YOUR ASSIGNMENT: The required output is the exact run of lines below that opens at the line with "Студенческая братия" and closes at the line with "святыням Минска, Бр".

[Saved entries]
========================================

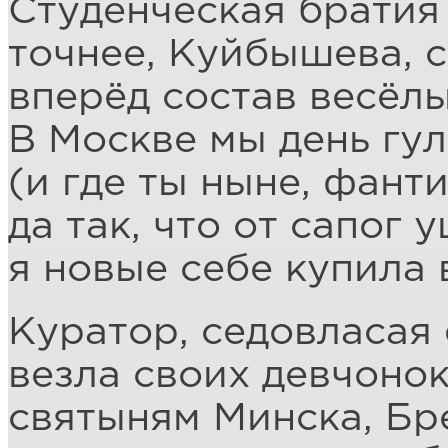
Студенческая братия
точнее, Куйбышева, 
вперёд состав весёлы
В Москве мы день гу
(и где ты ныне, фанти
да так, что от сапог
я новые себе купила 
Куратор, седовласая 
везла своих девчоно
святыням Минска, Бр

========================================

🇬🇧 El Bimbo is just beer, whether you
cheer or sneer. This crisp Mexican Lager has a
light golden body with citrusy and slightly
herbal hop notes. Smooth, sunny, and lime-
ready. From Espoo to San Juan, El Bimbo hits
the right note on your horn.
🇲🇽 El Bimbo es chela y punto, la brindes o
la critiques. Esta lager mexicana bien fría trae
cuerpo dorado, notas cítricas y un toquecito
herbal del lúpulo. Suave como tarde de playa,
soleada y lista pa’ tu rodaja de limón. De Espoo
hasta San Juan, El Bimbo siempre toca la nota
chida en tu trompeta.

========================================

TASK OUTPUT:
Студенческая братия
точнее, Куйбышева, 
вперёд состав весёлы
В Москве мы день гу
(и где ты ныне, фанти
да так, что от сапог
я новые себе купила 
Куратор, седовласая 
везла своих девчоно
святыням Минска, Бр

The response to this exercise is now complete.